Any personal representative or person nominated as personal representative who defends or prosecutes any proceeding in good faith, whether successful or not, or any interested person who successfully opposes the allowance of a will, is entitled to receive from the estate necessary expenses and disbursements including reasonable attorneys’ fees incurred. When after demand the personal representative refuses to prosecute or pursue a claim or asset of the estate or a claim is made against the personal representative on behalf of the estate and any interested person shall then by a separate attorney prosecute or pursue and recover such fund or asset for the benefit of the estate, or when, and to the extent that, the services of an attorney for any interested person contribute to the benefit of the estate, as such, as distinguished from the personal benefit of such person, such attorney shall be paid such compensation from the estate as the court shall deem just and reasonable and commensurate with the benefit to the estate from the recovery so made or from such services.

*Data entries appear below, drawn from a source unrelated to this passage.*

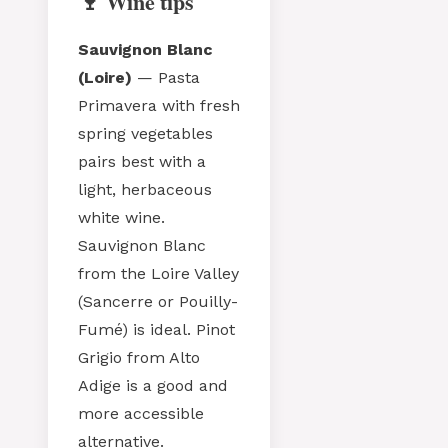
🍷 Wine tips
Sauvignon Blanc
(Loire)
— Pasta
Primavera with fresh
spring vegetables
pairs best with a
light, herbaceous
white wine.
Sauvignon Blanc
from the Loire Valley
(Sancerre or Pouilly-
Fumé) is ideal. Pinot
Grigio from Alto
Adige is a good and
more accessible
alternative.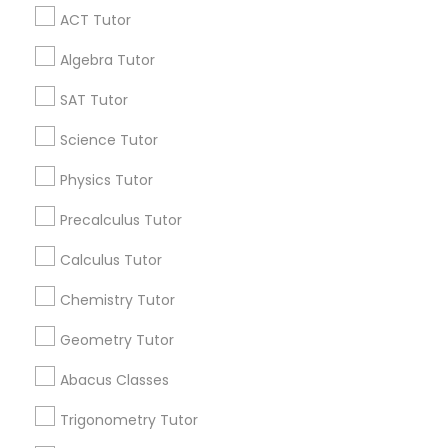
ACT Tutor
Get IT Training
IELTS Tutors
Algebra Tutor
Find Events & Tickets
SAT Tutor
Summer Camps and Classes
Corporate
Science Tutor
Physics Tutor
Coding Classes
+1-512-788-5300
+1-512-231-9226
Precalculus Tutor
Medical College Tutors
us.sulekha@sulekha.com
Calculus Tutor
Chemistry Tutor
Stay Connected
Java Courses
Geometry Tutor
Abacus Classes
C Programming Courses
Sulekha App
Events App
Event Organizer App
Trigonometry Tutor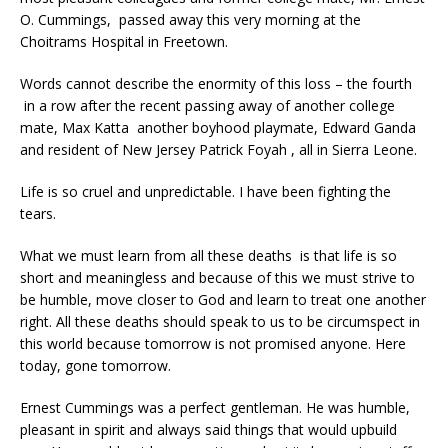
O. Cummings, passed away this very morning at the
Choitrams Hospital in Freetown.
Words cannot describe the enormity of this loss – the fourth
in a row after the recent passing away of another college
mate, Max Katta another boyhood playmate, Edward Ganda
and resident of New Jersey Patrick Foyah , all in Sierra Leone.
Life is so cruel and unpredictable. I have been fighting the
tears.
What we must learn from all these deaths is that life is so
short and meaningless and because of this we must strive to
be humble, move closer to God and learn to treat one another
right. All these deaths should speak to us to be circumspect in
this world because tomorrow is not promised anyone. Here
today, gone tomorrow.
Ernest Cummings was a perfect gentleman. He was humble,
pleasant in spirit and always said things that would upbuild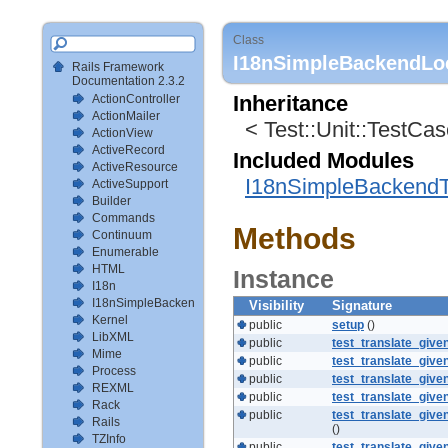
Class
I18nSimpleBackendLoc
Rails Framework
Documentation 2.3.2
ActionController
Inheritance
ActionMailer
< Test::Unit::TestCa
ActionView
ActiveRecord
Included Modules
ActiveResource
I18nSimpleBackendT
ActiveSupport
Builder
Commands
Methods
Continuum
Enumerable
HTML
Instance
I18n
I18nSimpleBackendTestSetup
Visibility
Signature
Kernel
public
setup
()
LibXML
public
test_translate_giv
Mime
public
test_translate_give
Process
public
test_translate_gi
REXML
public
test_translate_giv
Rack
public
test_translate_gi
Rails
()
TZInfo
public
test_translate_giv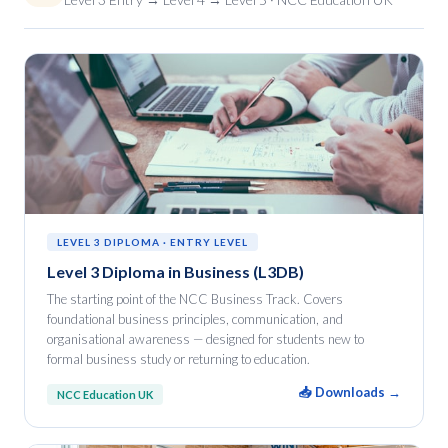
LEVEL 3 DIPLOMA · ENTRY LEVEL
Level 3 Diploma in Business (L3DB)
The starting point of the NCC Business Track. Covers
foundational business principles, communication, and
organisational awareness — designed for students new to
formal business study or returning to education.
📥 Downloads →
NCC Education UK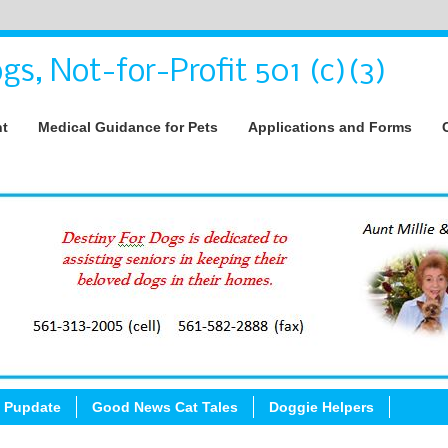
gs, Not-for-Profit 501 (c)(3)
nt
Medical Guidance for Pets
Applications and Forms
 Pupdate
Good News Cat Tales
Doggie Helpers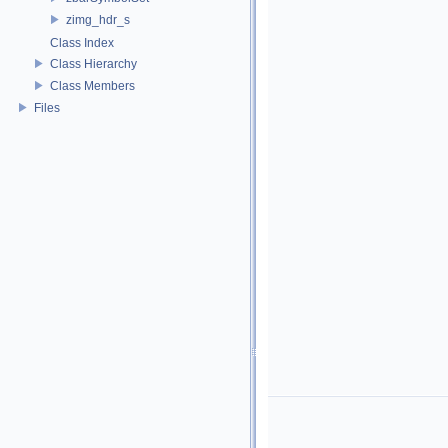
zimg_hdr_s
Class Index
Class Hierarchy
Class Members
Files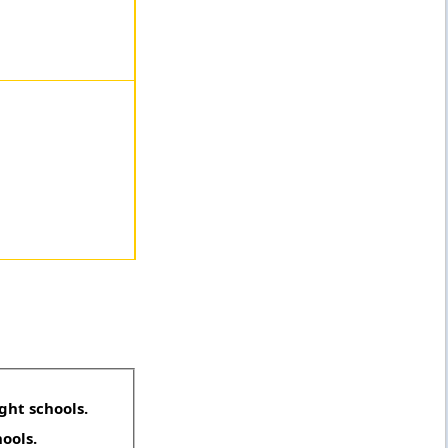
ght schools.
hools.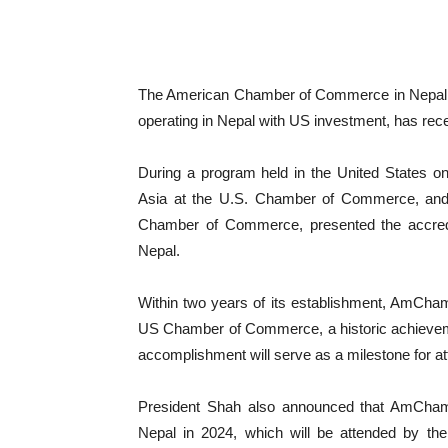
The American Chamber of Commerce in Nepal (
operating in Nepal with US investment, has re
During a program held in the United States o
Asia at the U.S. Chamber of Commerce, and 
Chamber of Commerce, presented the accredit
Nepal.
Within two years of its establishment, AmCham
US Chamber of Commerce, a historic achievemen
accomplishment will serve as a milestone for at
President Shah also announced that AmCham
Nepal in 2024, which will be attended by 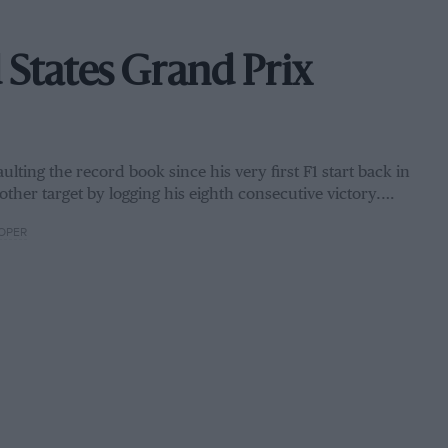
 States Grand Prix
ulting the record book since his very first F1 start back in
other target by logging his eighth consecutive victory.…
OPER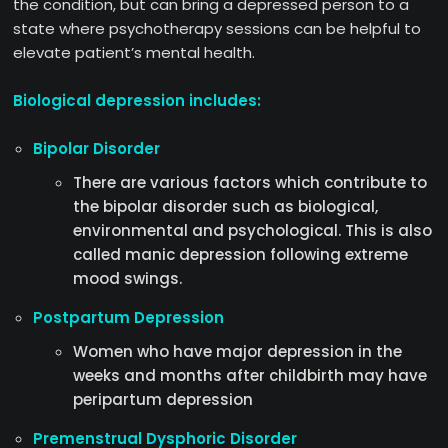
the condition, but can bring a depressed person to a
state where psychotherapy sessions can be helpful to
elevate patient’s mental health.
Biological depression includes:
Bipolar Disorder
There are various factors which contribute to
the bipolar disorder such as biological,
environmental and psychological. This is also
called manic depression following extreme
mood swings.
Postpartum Depression
Women who have major depression in the
weeks and months after childbirth may have
peripartum depression
Premenstrual Dysphoric Disorder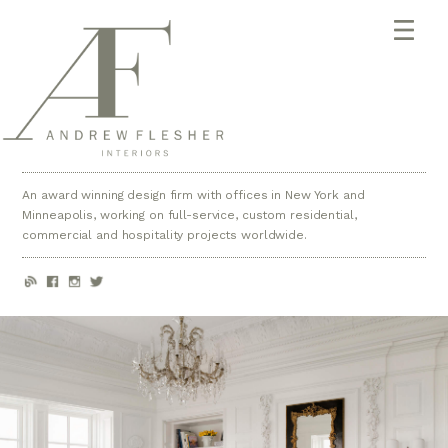
An award winning design firm with offices in New York and
Minneapolis, working on full-service, custom residential,
commercial and hospitality projects worldwide.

After notice to all interested persons or on petition of an interested person or on appropriate motion if administration is supervised, the propriety of employment of any person by a personal representative including any attorney, auditor, investment advisor or other specialized agent or assistant, the reasonableness of the compensation of any person so employed, or the reasonableness of the compensation determined by the personal representative for personal representative services, may be reviewed by the court. Any person who has received excessive compensation from an estate for services rendered may be ordered to make appropriate refunds.